We left Ensenada at 1030 on Monday.  Sunny with a light breeze, seas (seas = swell and wind waves) at around 8 feet, leftovers from the storm that had just passed.  At this sea height, when siting in the cockpit looking aft, about every 14 seconds, the horizon is replaced by the top of the next approaching swell.  You're at the bottom, looking at this rolling blue monster in the attack position.  The next thing you know, you're on top of it looking down and out at the horizon again.  It's only scary to think about it.  The actual experience is more zenlike.  You become entranced watching, and maybe wondering how, the boat does this so effortlessly.

That's the good part.  The other part is the motion that seems everpresent in following seas.  On this day, as on most of this trip, the seas are not reaching us from directly behind.  When looking directly aft, the seas are approaching from about 10 O clock. So, rather than a simple rise and fall, we get to roll side to side at the same time - call it wallowing.  It's not consistent, but it does follow a pattern.  You get about 20 to 40 seconds of nearly straight up and down - time to pour a cup of coffee or take a sip, or write a few words, or pee into the toilet, or chart your position, or "please let me get to sleep now!" - then the rolling side to side starts.  And you know exactly when it's beginning as you almost unconsciously brace yourself.  The rolling may be just a little bit, or it may be 20 - 30 degrees to each side, which is especially fun at night.  Then it eases off, and you get your portion of rest again.  Please understand that I'm not trying to say anything here.  It just seemed to be a good time to try and explain what this trip is like.  While the motion is rarely fun, we do get used to it, especially knowing that once into the Sea of Cortez, there's not much swell anymore.

Just now as I'm feeling a bit tired of the motion, we were visited by a handful of dolphins who thought IRIE was Big Momma or something.  When they're around, you can't help but be fixated by them - nothing else is happening.
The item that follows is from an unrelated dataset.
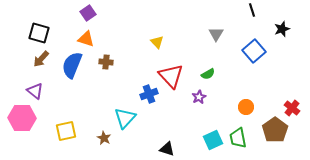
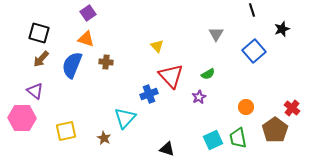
yellow triangle: moved 4 px down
All right, back to last week.  On Tuesday morning we reached the anchorage where we planned to spend the day and night.  But the sun was up.  It was a new day, and things were suddenly looking much better.  Plus, we had heard some pretty negative things about this place from other cruisers.  So, we decided to continue on to another anchorage at San Carlos, maybe six or seven hours ahead.

On our arrival at San Carlos it was showtime.  We've set our boat up to be completely independent.  That is, to take care of us just as well at anchor as tied up and plugged in at a dock.  She makes all the power we need from wind and solar, she makes lots of sweet fresh water from the sea, and she carries excellent ground (read anchoring) tackle.  But we had never anchored her before.  And there won't be a dock to tie up to even if we wanted to until maybe Cabo San Lucas, about 650 miles in our future.

We pulled into the tiny little cove, nosed into the wind, and performed the perfect "Dario drop".  (someday maybe I'll try to explain that one)  We were hooked up off a little fishing village of maybe a dozen homes and a few RV's with about an hour of sun left.  It was salsa & chips & beer in the cockpit.  Happy day!

We had some learning to do about using the electric windlass, and what are all those new noises?  At about 0200 we awoke to howling wind and more loud noises as chain worked in the bow roller, the rudder moved back and forth, and the dinghy swung in the davits.  But "I don't think we're dragging" was heard over and over.  The wind topped out at about 25 knots, and then, just as suddenly as it had started, it was over at 0330.  Too much adrenalin to allow sleep, but we had passed our first anchoring exam.

Wednesday morning we packed it up around 1000 and headed for Turtle Bay under sunny skies and a light following breeze.  I don't remember much about the day or the night, but Thursday daybreak about 20 miles from our target we found ourselves emerging from the channel created by Cedros Island and the major Point Eugenio - this is the point of the Baja that looks like a left facing fishook on a map - into 30+ knots of wind.  Had the storm front predicted for Saturday come early? Or was this just a wind creating geographical prominence that I should have seen coming? Duh.  Four hours later, the wind had calmed and we pulled into the friendly anchorage and village known as Turtle Bay.

Turtle Bay is a good time dirt street Mexican village.  There were about a dozen other boats already there and more following in behind us to wait out the storm promised for Saturday.  Thursday afternoon was strictly for R & R aboard and a good night sleep.  Slept in some on Friday AM too, but then it was time for our first steps on dry land since Monday.

The price for a water taxi had gone way up, so we decided it was time to check out our new dinghy.  As you know, the motor only runs with the choke on, but we thought we'd take a chance with it anyway.  It was just fine for the 3/4 mile trip to the town pier.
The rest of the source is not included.